Critics and fans have granted Gonzalez-Torres a level of sainthood in the well-known facts of his politicized biography; an oeuvre with such affective heft nearly demands such blessing of the artist. However, as evidenced by the simplicity of the forms in this exhibit, much of Gonzalez-Torres’s work eschewed the pointedly political. The intersection of politics, biography, and the affective simplicity of Gonzalez-Torres’s forms is felt keenly in “Untitled” (Bloodwork – Steady Decline) (1994). The reduced geometry of the drawing, with its precisely sloping line traced on graph paper, immediately evokes a patient’s medical chart, or if read biographically, seems to hint at the kinds of tests a patient with HIV, like Gonzalez-Torres, would know intimately. However, the drawing is not a purveyor of interior emotion or drawn from his medical history; it is a geometric abstraction. Between truth and beauty, ideal and material forms, the simplicity of Gonzalez-Torres’s works evades the political, escaping into an arena of idealized aesthetic appreciation, only to return us back to our material realities, our bodies, with an emotional sucker punch.

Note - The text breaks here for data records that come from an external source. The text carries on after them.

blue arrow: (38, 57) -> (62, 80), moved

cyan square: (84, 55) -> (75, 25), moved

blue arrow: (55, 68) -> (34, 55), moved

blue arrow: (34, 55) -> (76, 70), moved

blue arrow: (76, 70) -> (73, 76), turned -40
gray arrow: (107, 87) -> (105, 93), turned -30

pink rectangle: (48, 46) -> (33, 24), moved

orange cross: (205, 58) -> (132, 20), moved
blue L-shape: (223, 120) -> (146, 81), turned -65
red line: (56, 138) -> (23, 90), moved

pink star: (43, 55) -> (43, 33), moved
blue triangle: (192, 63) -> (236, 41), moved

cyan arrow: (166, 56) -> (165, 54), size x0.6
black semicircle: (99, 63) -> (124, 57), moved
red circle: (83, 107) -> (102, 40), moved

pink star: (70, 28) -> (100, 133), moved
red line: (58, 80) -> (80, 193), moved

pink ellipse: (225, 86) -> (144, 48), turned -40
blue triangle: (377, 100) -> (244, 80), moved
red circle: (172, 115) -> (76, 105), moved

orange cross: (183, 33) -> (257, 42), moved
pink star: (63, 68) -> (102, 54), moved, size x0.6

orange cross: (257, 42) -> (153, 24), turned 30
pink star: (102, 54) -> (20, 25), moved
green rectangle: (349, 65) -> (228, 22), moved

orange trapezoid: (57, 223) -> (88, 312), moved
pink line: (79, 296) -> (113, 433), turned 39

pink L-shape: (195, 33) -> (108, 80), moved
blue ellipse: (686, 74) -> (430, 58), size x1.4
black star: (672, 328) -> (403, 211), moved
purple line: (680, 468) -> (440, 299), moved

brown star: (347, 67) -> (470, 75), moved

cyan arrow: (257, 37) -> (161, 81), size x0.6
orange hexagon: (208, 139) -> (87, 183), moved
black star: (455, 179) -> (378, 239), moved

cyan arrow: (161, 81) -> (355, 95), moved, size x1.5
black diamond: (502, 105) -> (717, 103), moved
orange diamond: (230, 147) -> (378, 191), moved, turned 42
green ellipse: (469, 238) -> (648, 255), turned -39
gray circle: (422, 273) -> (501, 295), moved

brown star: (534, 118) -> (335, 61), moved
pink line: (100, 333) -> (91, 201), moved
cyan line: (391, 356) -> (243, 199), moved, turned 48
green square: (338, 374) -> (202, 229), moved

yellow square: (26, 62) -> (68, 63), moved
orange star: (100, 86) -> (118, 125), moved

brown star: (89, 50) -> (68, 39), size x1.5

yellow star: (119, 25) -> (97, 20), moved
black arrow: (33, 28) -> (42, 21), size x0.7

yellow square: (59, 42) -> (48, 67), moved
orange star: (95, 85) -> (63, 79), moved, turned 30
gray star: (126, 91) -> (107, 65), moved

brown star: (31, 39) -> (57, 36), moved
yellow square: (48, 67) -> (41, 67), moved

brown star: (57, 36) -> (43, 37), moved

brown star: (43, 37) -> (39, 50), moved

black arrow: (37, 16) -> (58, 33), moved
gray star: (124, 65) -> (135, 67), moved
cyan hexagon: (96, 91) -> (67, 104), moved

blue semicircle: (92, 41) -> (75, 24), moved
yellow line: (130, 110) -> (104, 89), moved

A small room tucked away on the first floor revisits the dateline form—one Gonzalez-Torres had employed in his 1989 Sheridan Square billboard—here with two photostat prints and a video portrait. One of the prints, “Untitled” (1988), with its white print on black background, signifies political and non-political events: “Span 1970,” “National Rifle Association 1988,” “Gaza Strip 1963.” The timeline ends ominously with “Patient Zero,” the personage lost to history, its corresponding date left off the timeline. The video portrait, “Untitled” (A Portrait) (1991/1995), again spare white text on the screen’s black background, evokes aesthetic appreciation and political outrage and disappointment. A sequence of language reads with renewed relevance in 2017: A new Supreme Court ruling / A public mob / A public opinion. Of the works throughout, these three pieces feel the most like self-portraits (both of the artist and of the viewer who gazes at him or herself in their reflection) and this mix of narcissism, generosity, aesthetic beauty, and politics grounds this exhibition without offering easy answers on how to read Gonzalez-Torres’s beautiful art and legacy in politically charged times.